The U.K. Supreme Court has rejected Mastercard’s attempt to force individual lawsuits over claims the card brand overcharged consumers and harmed competition for more than a decade.

The 3-2 ruling grants class action status on a £14 billion (about $18.5 billion) interchange lawsuit that could include more than 46 million consumers. The suit covers a 16-year period from May 1992 to December 2007, the date of the European Commission’s finding that Mastercard intra-European merchant interchange fee restricted competition. The lawsuit does not include business or corporate cards.

Walter Hugh Merricks, who served as an ombudsman for U.K. financial services, originally filed the lawsuit in September 2016. The U.K.'s Competition Appeal Tribunal refused class action status and did not certify a collective proceedings order that would have allowed the claimants to demand compensation. The Court of Appeal later ruled in favor of Merricks, finding the tribunal had made five errors of law. Mastercard appealed to the U.K.'s top court, and lost that appeal this week.

mastercard cards
Andrew Harrer/Bloomberg

The Supreme Court reiterated the European Commission’s findings of 2007 that consumers are likely to bear some part of Mastercard’s interchange regardless of the form of payment, including other cards or cash. That means consumers do not have to be Mastercard cardholders to be part of the class action.

In an earlier case, Mastercard unsuccessfully challenged the European Commission's 2007 findings on interchange, then switched legal strategy to withhold class action status, potentially reducing the scale of legal action since claimants would have to file separate lawsuits. After this week's ruling, consumers may still opt out of the class action suit and sue Mastercard separately.

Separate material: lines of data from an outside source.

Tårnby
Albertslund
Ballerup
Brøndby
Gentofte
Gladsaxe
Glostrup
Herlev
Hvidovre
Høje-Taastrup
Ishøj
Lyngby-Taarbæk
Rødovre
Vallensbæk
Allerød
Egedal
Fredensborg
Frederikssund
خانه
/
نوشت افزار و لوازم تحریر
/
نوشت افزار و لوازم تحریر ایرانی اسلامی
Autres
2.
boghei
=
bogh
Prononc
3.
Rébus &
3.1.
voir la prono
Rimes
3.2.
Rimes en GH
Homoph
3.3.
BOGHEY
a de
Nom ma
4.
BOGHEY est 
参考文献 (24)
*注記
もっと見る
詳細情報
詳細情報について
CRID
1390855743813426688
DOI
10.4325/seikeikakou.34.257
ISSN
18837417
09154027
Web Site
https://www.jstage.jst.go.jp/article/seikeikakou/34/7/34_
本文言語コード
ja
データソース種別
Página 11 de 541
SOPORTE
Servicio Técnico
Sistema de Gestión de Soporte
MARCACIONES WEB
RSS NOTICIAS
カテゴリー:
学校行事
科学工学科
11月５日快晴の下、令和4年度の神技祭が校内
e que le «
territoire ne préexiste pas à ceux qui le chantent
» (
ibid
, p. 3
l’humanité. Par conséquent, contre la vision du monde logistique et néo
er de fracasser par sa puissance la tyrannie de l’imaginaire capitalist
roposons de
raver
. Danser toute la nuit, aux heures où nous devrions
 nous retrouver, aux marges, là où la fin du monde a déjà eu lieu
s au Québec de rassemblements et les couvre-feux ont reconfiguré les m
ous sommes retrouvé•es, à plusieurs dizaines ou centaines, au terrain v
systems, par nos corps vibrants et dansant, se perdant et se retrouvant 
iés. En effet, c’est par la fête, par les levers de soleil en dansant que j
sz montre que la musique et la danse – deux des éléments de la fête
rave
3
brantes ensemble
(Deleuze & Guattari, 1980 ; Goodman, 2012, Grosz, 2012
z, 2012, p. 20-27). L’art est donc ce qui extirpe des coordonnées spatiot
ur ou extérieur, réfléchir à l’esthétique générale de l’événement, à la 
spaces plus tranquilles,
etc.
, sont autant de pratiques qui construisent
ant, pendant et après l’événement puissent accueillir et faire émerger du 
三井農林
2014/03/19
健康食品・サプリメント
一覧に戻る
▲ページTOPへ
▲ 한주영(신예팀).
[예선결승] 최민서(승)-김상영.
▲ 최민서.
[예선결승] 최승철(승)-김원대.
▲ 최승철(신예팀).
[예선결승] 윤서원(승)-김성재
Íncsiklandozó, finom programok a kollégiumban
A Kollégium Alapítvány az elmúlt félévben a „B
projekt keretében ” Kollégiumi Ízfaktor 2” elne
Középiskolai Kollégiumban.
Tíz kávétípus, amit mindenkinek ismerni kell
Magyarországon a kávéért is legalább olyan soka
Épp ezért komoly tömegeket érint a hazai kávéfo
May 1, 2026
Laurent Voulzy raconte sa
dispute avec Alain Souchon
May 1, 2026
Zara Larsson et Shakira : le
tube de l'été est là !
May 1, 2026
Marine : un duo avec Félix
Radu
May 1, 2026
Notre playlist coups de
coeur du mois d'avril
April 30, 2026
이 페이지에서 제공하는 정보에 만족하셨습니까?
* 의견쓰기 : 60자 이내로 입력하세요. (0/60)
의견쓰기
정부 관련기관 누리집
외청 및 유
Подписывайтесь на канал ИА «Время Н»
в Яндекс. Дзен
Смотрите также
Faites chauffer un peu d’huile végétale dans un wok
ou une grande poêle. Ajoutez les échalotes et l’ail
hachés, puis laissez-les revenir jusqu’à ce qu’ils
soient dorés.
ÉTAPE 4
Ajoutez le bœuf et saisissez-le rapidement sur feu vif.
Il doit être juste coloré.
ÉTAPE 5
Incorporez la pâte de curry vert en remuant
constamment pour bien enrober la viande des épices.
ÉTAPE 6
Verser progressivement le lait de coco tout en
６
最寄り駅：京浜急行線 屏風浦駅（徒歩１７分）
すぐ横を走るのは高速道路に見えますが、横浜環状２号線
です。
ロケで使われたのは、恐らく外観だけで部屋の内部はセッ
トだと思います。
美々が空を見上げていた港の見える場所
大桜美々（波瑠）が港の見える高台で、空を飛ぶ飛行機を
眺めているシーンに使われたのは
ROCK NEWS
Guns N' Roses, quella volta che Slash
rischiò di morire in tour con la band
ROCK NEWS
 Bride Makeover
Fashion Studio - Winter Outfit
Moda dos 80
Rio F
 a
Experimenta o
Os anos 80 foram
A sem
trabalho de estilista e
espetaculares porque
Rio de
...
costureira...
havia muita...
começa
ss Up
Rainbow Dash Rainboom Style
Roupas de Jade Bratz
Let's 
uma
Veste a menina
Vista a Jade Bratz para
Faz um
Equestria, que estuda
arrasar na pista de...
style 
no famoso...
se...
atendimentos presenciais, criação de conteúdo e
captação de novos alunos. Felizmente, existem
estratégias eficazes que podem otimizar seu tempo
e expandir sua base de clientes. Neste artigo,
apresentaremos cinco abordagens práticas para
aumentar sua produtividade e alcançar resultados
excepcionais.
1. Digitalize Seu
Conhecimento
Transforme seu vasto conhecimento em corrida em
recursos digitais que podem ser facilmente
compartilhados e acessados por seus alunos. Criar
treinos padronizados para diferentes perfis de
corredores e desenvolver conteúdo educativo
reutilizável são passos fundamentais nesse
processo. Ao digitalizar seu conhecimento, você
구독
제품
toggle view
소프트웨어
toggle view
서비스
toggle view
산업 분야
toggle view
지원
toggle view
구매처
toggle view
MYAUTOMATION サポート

The U.K. Supreme Court issued a similar judgment in June when merchants prevailed in a legal battle with Visa and Mastercard over whether interchange fees were anticompetitive. In that case, the court rejected appeals by Visa and Mastercard, unanimously ruling that multilateral interchange fees the card networks charged in the U.K. restricted competition. This decision cleared the path for merchants to attempt to obtain some or all of the interchange fees paid, which could be as much as an estimated £19 billion ($25 billion).